§ Available data:

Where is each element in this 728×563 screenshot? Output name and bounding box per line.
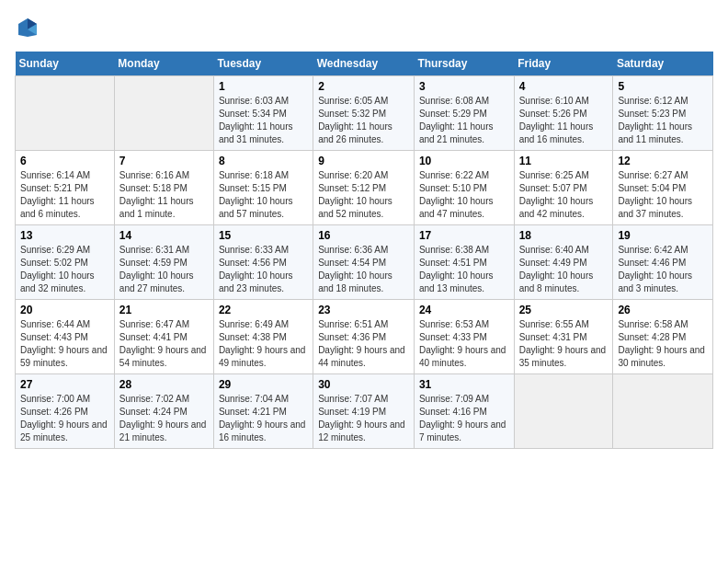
calendar-cell: 5Sunrise: 6:12 AMSunset: 5:23 PMDaylight…: [613, 76, 713, 151]
calendar-cell: 27Sunrise: 7:00 AMSunset: 4:26 PMDayligh…: [16, 374, 115, 449]
day-header-tuesday: Tuesday: [213, 52, 313, 76]
day-number: 23: [318, 304, 409, 316]
day-number: 19: [618, 229, 708, 242]
calendar-cell: 25Sunrise: 6:55 AMSunset: 4:31 PMDayligh…: [514, 300, 613, 374]
calendar-cell: 11Sunrise: 6:25 AMSunset: 5:07 PMDayligh…: [514, 151, 613, 225]
calendar-cell: 12Sunrise: 6:27 AMSunset: 5:04 PMDayligh…: [613, 151, 713, 225]
calendar-cell: 31Sunrise: 7:09 AMSunset: 4:16 PMDayligh…: [414, 374, 514, 449]
day-info: Sunrise: 6:05 AMSunset: 5:32 PMDaylight:…: [318, 95, 409, 146]
day-info: Sunrise: 6:22 AMSunset: 5:10 PMDaylight:…: [419, 169, 509, 221]
day-header-thursday: Thursday: [414, 52, 514, 76]
day-header-wednesday: Wednesday: [313, 52, 415, 76]
day-info: Sunrise: 6:27 AMSunset: 5:04 PMDaylight:…: [618, 169, 708, 221]
day-number: 31: [419, 378, 509, 391]
day-number: 18: [519, 229, 609, 242]
calendar-week-1: 1Sunrise: 6:03 AMSunset: 5:34 PMDaylight…: [16, 76, 713, 151]
day-number: 1: [219, 80, 308, 93]
day-number: 8: [219, 155, 308, 167]
day-number: 4: [519, 80, 609, 93]
day-number: 28: [119, 378, 209, 391]
calendar-cell: 23Sunrise: 6:51 AMSunset: 4:36 PMDayligh…: [313, 300, 415, 374]
day-number: 3: [419, 80, 509, 93]
day-number: 12: [618, 155, 708, 167]
calendar-cell: 26Sunrise: 6:58 AMSunset: 4:28 PMDayligh…: [613, 300, 713, 374]
day-info: Sunrise: 6:33 AMSunset: 4:56 PMDaylight:…: [219, 244, 308, 295]
day-info: Sunrise: 6:03 AMSunset: 5:34 PMDaylight:…: [219, 95, 308, 146]
day-info: Sunrise: 6:53 AMSunset: 4:33 PMDaylight:…: [419, 318, 509, 370]
calendar-cell: 30Sunrise: 7:07 AMSunset: 4:19 PMDayligh…: [313, 374, 415, 449]
day-number: 14: [119, 229, 209, 242]
day-info: Sunrise: 6:12 AMSunset: 5:23 PMDaylight:…: [618, 95, 708, 146]
day-number: 29: [219, 378, 308, 391]
calendar-cell: 18Sunrise: 6:40 AMSunset: 4:49 PMDayligh…: [514, 225, 613, 300]
day-info: Sunrise: 6:42 AMSunset: 4:46 PMDaylight:…: [618, 244, 708, 295]
calendar-cell: 8Sunrise: 6:18 AMSunset: 5:15 PMDaylight…: [213, 151, 313, 225]
day-info: Sunrise: 6:55 AMSunset: 4:31 PMDaylight:…: [519, 318, 609, 370]
day-number: 2: [318, 80, 409, 93]
calendar-week-5: 27Sunrise: 7:00 AMSunset: 4:26 PMDayligh…: [16, 374, 713, 449]
day-info: Sunrise: 6:14 AMSunset: 5:21 PMDaylight:…: [20, 169, 109, 221]
calendar-week-2: 6Sunrise: 6:14 AMSunset: 5:21 PMDaylight…: [16, 151, 713, 225]
day-number: 11: [519, 155, 609, 167]
day-header-sunday: Sunday: [16, 52, 115, 76]
day-info: Sunrise: 6:40 AMSunset: 4:49 PMDaylight:…: [519, 244, 609, 295]
calendar-cell: 22Sunrise: 6:49 AMSunset: 4:38 PMDayligh…: [213, 300, 313, 374]
day-number: 16: [318, 229, 409, 242]
logo: [15, 15, 44, 40]
day-number: 17: [419, 229, 509, 242]
calendar-cell: 10Sunrise: 6:22 AMSunset: 5:10 PMDayligh…: [414, 151, 514, 225]
calendar-cell: 2Sunrise: 6:05 AMSunset: 5:32 PMDaylight…: [313, 76, 415, 151]
calendar-cell: 17Sunrise: 6:38 AMSunset: 4:51 PMDayligh…: [414, 225, 514, 300]
day-header-saturday: Saturday: [613, 52, 713, 76]
day-info: Sunrise: 7:09 AMSunset: 4:16 PMDaylight:…: [419, 393, 509, 444]
calendar-cell: 20Sunrise: 6:44 AMSunset: 4:43 PMDayligh…: [16, 300, 115, 374]
calendar-cell: 14Sunrise: 6:31 AMSunset: 4:59 PMDayligh…: [114, 225, 213, 300]
day-info: Sunrise: 6:51 AMSunset: 4:36 PMDaylight:…: [318, 318, 409, 370]
day-info: Sunrise: 6:16 AMSunset: 5:18 PMDaylight:…: [119, 169, 209, 221]
day-header-monday: Monday: [114, 52, 213, 76]
calendar-cell: 9Sunrise: 6:20 AMSunset: 5:12 PMDaylight…: [313, 151, 415, 225]
day-number: 22: [219, 304, 308, 316]
day-number: 21: [119, 304, 209, 316]
calendar-cell: [16, 76, 115, 151]
calendar-cell: 29Sunrise: 7:04 AMSunset: 4:21 PMDayligh…: [213, 374, 313, 449]
day-number: 6: [20, 155, 109, 167]
day-number: 5: [618, 80, 708, 93]
calendar-week-4: 20Sunrise: 6:44 AMSunset: 4:43 PMDayligh…: [16, 300, 713, 374]
day-info: Sunrise: 7:04 AMSunset: 4:21 PMDaylight:…: [219, 393, 308, 444]
calendar-cell: [114, 76, 213, 151]
logo-icon: [15, 15, 40, 40]
calendar-cell: 13Sunrise: 6:29 AMSunset: 5:02 PMDayligh…: [16, 225, 115, 300]
calendar-cell: 24Sunrise: 6:53 AMSunset: 4:33 PMDayligh…: [414, 300, 514, 374]
calendar-week-3: 13Sunrise: 6:29 AMSunset: 5:02 PMDayligh…: [16, 225, 713, 300]
day-info: Sunrise: 6:31 AMSunset: 4:59 PMDaylight:…: [119, 244, 209, 295]
day-info: Sunrise: 6:08 AMSunset: 5:29 PMDaylight:…: [419, 95, 509, 146]
day-info: Sunrise: 6:47 AMSunset: 4:41 PMDaylight:…: [119, 318, 209, 370]
calendar-cell: 16Sunrise: 6:36 AMSunset: 4:54 PMDayligh…: [313, 225, 415, 300]
day-number: 24: [419, 304, 509, 316]
day-info: Sunrise: 6:18 AMSunset: 5:15 PMDaylight:…: [219, 169, 308, 221]
calendar-cell: 19Sunrise: 6:42 AMSunset: 4:46 PMDayligh…: [613, 225, 713, 300]
day-info: Sunrise: 6:49 AMSunset: 4:38 PMDaylight:…: [219, 318, 308, 370]
day-number: 20: [20, 304, 109, 316]
header-row: SundayMondayTuesdayWednesdayThursdayFrid…: [16, 52, 713, 76]
calendar-cell: 4Sunrise: 6:10 AMSunset: 5:26 PMDaylight…: [514, 76, 613, 151]
page-header: [15, 15, 713, 40]
calendar-body: 1Sunrise: 6:03 AMSunset: 5:34 PMDaylight…: [16, 76, 713, 449]
day-info: Sunrise: 7:00 AMSunset: 4:26 PMDaylight:…: [20, 393, 109, 444]
day-number: 9: [318, 155, 409, 167]
calendar-cell: 3Sunrise: 6:08 AMSunset: 5:29 PMDaylight…: [414, 76, 514, 151]
day-info: Sunrise: 6:29 AMSunset: 5:02 PMDaylight:…: [20, 244, 109, 295]
calendar-cell: 6Sunrise: 6:14 AMSunset: 5:21 PMDaylight…: [16, 151, 115, 225]
calendar-cell: [613, 374, 713, 449]
day-info: Sunrise: 6:10 AMSunset: 5:26 PMDaylight:…: [519, 95, 609, 146]
calendar-cell: 7Sunrise: 6:16 AMSunset: 5:18 PMDaylight…: [114, 151, 213, 225]
day-header-friday: Friday: [514, 52, 613, 76]
day-number: 27: [20, 378, 109, 391]
day-number: 15: [219, 229, 308, 242]
calendar-cell: 1Sunrise: 6:03 AMSunset: 5:34 PMDaylight…: [213, 76, 313, 151]
calendar-table: SundayMondayTuesdayWednesdayThursdayFrid…: [15, 52, 713, 449]
day-info: Sunrise: 6:38 AMSunset: 4:51 PMDaylight:…: [419, 244, 509, 295]
calendar-cell: [514, 374, 613, 449]
day-number: 30: [318, 378, 409, 391]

§ Task objective: Above are the records; report each line in them that includes the word "SundayMondayTuesdayWednesdayThursdayFrid".

§ Final answer:
header-row: SundayMondayTuesdayWednesdayThursdayFrid…: [16, 52, 713, 76]
calendar-table: SundayMondayTuesdayWednesdayThursdayFrid…: [15, 52, 713, 449]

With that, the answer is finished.